Your instructions:
Retype every record that follows, character for character.

--- START ---

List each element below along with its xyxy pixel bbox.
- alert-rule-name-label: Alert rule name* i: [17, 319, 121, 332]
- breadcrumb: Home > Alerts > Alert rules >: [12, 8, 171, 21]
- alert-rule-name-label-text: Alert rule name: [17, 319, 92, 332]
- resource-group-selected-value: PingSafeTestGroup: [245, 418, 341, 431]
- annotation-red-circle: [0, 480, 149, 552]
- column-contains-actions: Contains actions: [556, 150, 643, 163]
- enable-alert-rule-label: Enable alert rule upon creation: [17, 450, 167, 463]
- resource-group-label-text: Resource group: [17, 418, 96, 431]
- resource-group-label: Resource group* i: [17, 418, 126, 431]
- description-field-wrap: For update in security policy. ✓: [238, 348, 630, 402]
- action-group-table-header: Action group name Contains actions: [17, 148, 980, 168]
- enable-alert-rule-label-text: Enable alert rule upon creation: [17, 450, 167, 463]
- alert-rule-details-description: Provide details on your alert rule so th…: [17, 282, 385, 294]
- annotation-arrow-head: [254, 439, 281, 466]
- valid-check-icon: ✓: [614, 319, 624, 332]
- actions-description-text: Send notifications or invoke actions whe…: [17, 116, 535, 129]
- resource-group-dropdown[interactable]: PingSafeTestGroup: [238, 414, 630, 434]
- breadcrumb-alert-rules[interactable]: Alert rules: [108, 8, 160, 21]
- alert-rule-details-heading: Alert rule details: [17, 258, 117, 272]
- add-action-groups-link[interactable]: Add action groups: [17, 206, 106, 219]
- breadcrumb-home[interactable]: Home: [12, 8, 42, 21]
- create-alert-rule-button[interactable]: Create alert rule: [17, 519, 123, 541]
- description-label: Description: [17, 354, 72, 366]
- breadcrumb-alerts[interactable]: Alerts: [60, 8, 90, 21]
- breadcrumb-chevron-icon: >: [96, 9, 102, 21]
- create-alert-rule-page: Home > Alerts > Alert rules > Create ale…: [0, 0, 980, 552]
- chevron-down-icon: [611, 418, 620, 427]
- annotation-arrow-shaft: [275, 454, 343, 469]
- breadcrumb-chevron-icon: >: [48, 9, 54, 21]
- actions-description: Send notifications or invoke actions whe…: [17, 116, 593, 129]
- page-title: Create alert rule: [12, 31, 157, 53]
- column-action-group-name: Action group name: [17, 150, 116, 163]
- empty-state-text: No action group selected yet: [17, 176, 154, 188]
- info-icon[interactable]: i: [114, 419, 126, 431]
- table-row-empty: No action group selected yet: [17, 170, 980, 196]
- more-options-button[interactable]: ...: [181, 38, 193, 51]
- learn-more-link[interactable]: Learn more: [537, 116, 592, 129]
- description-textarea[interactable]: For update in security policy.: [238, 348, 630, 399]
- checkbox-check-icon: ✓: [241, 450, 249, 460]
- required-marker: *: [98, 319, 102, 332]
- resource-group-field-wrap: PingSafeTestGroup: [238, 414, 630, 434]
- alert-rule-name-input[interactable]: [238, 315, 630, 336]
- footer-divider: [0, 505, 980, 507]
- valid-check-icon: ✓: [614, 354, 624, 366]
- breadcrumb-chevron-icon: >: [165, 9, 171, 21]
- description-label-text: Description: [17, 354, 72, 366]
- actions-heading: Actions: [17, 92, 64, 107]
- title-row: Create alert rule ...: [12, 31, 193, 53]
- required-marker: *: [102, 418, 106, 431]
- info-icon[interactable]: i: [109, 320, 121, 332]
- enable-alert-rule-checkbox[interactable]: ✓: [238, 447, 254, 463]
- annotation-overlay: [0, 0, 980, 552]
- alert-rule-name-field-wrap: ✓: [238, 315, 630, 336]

--- END ---

Completed task:
List each element below along with its xyxy pixel bbox.
- alert-rule-name-label: Alert rule name* i: [17, 319, 121, 332]
- breadcrumb: Home > Alerts > Alert rules >: [12, 8, 171, 21]
- alert-rule-name-label-text: Alert rule name: [17, 319, 92, 332]
- resource-group-selected-value: PingSafeTestGroup: [245, 418, 341, 431]
- annotation-red-circle: [0, 480, 149, 552]
- column-contains-actions: Contains actions: [556, 150, 643, 163]
- enable-alert-rule-label: Enable alert rule upon creation: [17, 450, 167, 463]
- resource-group-label-text: Resource group: [17, 418, 96, 431]
- resource-group-label: Resource group* i: [17, 418, 126, 431]
- description-field-wrap: For update in security policy. ✓: [238, 348, 630, 402]
- action-group-table-header: Action group name Contains actions: [17, 148, 980, 168]
- enable-alert-rule-label-text: Enable alert rule upon creation: [17, 450, 167, 463]
- alert-rule-details-description: Provide details on your alert rule so th…: [17, 282, 385, 294]
- annotation-arrow-head: [254, 439, 281, 466]
- valid-check-icon: ✓: [614, 319, 624, 332]
- actions-description-text: Send notifications or invoke actions whe…: [17, 116, 535, 129]
- resource-group-dropdown[interactable]: PingSafeTestGroup: [238, 414, 630, 434]
- breadcrumb-alert-rules[interactable]: Alert rules: [108, 8, 160, 21]
- alert-rule-details-heading: Alert rule details: [17, 258, 117, 272]
- add-action-groups-link[interactable]: Add action groups: [17, 206, 106, 219]
- breadcrumb-home[interactable]: Home: [12, 8, 42, 21]
- create-alert-rule-button[interactable]: Create alert rule: [17, 519, 123, 541]
- description-label: Description: [17, 354, 72, 366]
- breadcrumb-alerts[interactable]: Alerts: [60, 8, 90, 21]
- breadcrumb-chevron-icon: >: [96, 9, 102, 21]
- create-alert-rule-page: Home > Alerts > Alert rules > Create ale…: [0, 0, 980, 552]
- chevron-down-icon: [611, 418, 620, 427]
- annotation-arrow-shaft: [275, 454, 343, 469]
- breadcrumb-chevron-icon: >: [48, 9, 54, 21]
- actions-description: Send notifications or invoke actions whe…: [17, 116, 593, 129]
- page-title: Create alert rule: [12, 31, 157, 53]
- column-action-group-name: Action group name: [17, 150, 116, 163]
- empty-state-text: No action group selected yet: [17, 176, 154, 188]
- info-icon[interactable]: i: [114, 419, 126, 431]
- table-row-empty: No action group selected yet: [17, 170, 980, 196]
- more-options-button[interactable]: ...: [181, 38, 193, 51]
- learn-more-link[interactable]: Learn more: [537, 116, 592, 129]
- description-textarea[interactable]: For update in security policy.: [238, 348, 630, 399]
- checkbox-check-icon: ✓: [241, 450, 249, 460]
- required-marker: *: [98, 319, 102, 332]
- resource-group-field-wrap: PingSafeTestGroup: [238, 414, 630, 434]
- alert-rule-name-input[interactable]: [238, 315, 630, 336]
- footer-divider: [0, 505, 980, 507]
- valid-check-icon: ✓: [614, 354, 624, 366]
- breadcrumb-chevron-icon: >: [165, 9, 171, 21]
- description-label-text: Description: [17, 354, 72, 366]
- actions-heading: Actions: [17, 92, 64, 107]
- title-row: Create alert rule ...: [12, 31, 193, 53]
- required-marker: *: [102, 418, 106, 431]
- info-icon[interactable]: i: [109, 320, 121, 332]
- enable-alert-rule-checkbox[interactable]: ✓: [238, 447, 254, 463]
- annotation-overlay: [0, 0, 980, 552]
- alert-rule-name-field-wrap: ✓: [238, 315, 630, 336]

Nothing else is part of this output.